Yes of course. In order to be much simpler, I’ve used a dummy template that generates a much simpler document.
Attached you’ll find the template and document generated. In the generated document you will see a string that contains: English/Russian/Chinese characters which are rendered correctly and also Cambodian characters which are replaced by those utility boxes. generatedDocument.docx (99.8 KB)
template.docx (99.2 KB)

Thanks

@brebDev Most likely the problem on your side occurs because fonts that contain Cambodian characters are not available in the environment where conversion is performed. On my side the document is converted properly: out.pdf (30.7 KB)
I Have used the following code:

Document doc = new Document("C:\\Temp\\in.docx");
doc.getLayoutOptions().setTextShaperFactory(com.aspose.words.shaping.harfbuzz.HarfBuzzTextShaperFactory.getInstance());
doc.save("C:\\Temp\\out.pdf");

I also use HarfBuzzTextShaperFactory to improve rendering of Cambodian characters.
https://docs.aspose.com/words/net/enable-opentype-features/

In your document DaunPenh font is used for Cambodian text, make sure this font is available in the environment where the conversion is performed.

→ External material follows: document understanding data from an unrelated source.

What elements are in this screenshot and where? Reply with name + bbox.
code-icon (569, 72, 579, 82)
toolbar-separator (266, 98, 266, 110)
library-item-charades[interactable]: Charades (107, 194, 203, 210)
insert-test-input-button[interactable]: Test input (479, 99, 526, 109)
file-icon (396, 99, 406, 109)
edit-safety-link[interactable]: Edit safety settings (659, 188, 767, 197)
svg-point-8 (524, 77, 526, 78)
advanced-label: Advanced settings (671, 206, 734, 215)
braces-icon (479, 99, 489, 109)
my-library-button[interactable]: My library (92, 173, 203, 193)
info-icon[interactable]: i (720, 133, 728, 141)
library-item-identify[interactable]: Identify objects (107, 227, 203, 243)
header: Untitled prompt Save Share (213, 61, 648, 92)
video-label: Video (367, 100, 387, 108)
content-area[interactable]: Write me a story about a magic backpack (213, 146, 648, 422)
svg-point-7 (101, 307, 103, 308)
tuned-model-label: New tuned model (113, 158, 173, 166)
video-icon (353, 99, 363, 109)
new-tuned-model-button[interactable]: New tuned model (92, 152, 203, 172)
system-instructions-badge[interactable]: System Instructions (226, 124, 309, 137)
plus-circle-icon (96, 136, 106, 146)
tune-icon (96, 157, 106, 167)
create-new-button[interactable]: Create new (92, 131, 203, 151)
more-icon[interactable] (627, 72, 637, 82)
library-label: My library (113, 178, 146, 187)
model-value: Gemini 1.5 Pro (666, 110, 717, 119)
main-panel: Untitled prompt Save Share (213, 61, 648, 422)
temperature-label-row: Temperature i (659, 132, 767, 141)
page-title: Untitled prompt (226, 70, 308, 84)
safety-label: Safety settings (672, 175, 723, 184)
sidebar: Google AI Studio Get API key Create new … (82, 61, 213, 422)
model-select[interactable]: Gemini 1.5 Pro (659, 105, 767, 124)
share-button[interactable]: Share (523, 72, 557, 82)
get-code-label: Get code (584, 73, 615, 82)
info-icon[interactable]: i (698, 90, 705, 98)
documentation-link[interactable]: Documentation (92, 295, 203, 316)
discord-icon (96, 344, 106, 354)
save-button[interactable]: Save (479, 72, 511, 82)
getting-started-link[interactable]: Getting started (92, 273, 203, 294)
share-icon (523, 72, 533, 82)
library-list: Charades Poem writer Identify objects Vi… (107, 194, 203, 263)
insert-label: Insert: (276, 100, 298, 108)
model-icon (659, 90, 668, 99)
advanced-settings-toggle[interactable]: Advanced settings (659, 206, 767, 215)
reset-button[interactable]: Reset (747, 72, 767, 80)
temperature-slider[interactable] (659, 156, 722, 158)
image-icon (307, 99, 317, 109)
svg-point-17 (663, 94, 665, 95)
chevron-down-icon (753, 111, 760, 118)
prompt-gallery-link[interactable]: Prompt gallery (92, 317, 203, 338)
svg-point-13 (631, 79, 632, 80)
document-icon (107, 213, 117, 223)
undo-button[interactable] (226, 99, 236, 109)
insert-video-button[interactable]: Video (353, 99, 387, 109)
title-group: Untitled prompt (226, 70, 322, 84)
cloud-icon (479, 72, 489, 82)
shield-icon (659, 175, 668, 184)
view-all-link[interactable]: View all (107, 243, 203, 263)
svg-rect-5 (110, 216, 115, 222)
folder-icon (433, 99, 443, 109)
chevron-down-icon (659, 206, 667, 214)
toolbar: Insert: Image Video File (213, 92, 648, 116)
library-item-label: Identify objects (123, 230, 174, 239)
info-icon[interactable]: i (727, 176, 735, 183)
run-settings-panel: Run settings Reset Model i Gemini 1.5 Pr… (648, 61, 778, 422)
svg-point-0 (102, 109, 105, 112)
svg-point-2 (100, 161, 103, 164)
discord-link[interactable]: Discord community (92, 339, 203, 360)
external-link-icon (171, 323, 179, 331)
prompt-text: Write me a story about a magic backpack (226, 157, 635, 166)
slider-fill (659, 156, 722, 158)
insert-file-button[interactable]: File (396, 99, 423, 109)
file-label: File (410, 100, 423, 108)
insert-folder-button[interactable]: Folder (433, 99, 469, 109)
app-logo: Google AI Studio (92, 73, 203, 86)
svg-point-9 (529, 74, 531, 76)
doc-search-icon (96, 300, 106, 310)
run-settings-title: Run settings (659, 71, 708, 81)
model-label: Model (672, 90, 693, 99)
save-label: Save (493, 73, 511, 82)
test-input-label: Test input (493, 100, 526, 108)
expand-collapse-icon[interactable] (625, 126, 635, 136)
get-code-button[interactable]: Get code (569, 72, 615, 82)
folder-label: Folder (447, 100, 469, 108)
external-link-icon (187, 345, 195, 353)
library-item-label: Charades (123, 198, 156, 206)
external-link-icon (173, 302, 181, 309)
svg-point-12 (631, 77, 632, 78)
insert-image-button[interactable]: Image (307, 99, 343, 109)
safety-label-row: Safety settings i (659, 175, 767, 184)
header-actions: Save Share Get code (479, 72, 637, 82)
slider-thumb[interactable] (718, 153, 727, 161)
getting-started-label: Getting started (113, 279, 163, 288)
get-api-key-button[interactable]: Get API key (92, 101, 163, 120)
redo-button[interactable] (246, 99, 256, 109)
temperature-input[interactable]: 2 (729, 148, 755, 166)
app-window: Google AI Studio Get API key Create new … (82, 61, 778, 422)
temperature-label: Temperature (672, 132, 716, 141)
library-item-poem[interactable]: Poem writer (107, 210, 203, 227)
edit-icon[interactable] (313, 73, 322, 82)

If font is missed Aspose.Words substitutes the font and the substitution font might not contain the required glyphs, in this case Aspose.Words performs font fallback mechanism, that tries to find the required glyphs in the available fonts according to fallback rules.

When I’m trying to alter manually the style in generatedDocument.docx, the Camnbodian text displays, but Word automatically convert from Arial the font to Leelawadee UI and the rest remain to Arial.

I’ve seen that the Cambodian language(Khmer) is not supported anymore by default in Windows 10: Redirecting . I’ve tried to installed it, and by default the DaunPenh font was added in Mirosoft Word. Right now the generatedDocument.docx looks good and those characters ar rendered by using DaunPenh font. By the way I’m using Windows 10 Enterprise.

Is there a way to detect if the string contain Cambodian characters and install it programmatically using Aspose ? Or should we tell our clients to install Khmer language on their Windows machines ?
Actually at this point I’m thinking if there could be any other languages/fonts that Windows machines are not supporting by the fault, and our documents would contain those in the future…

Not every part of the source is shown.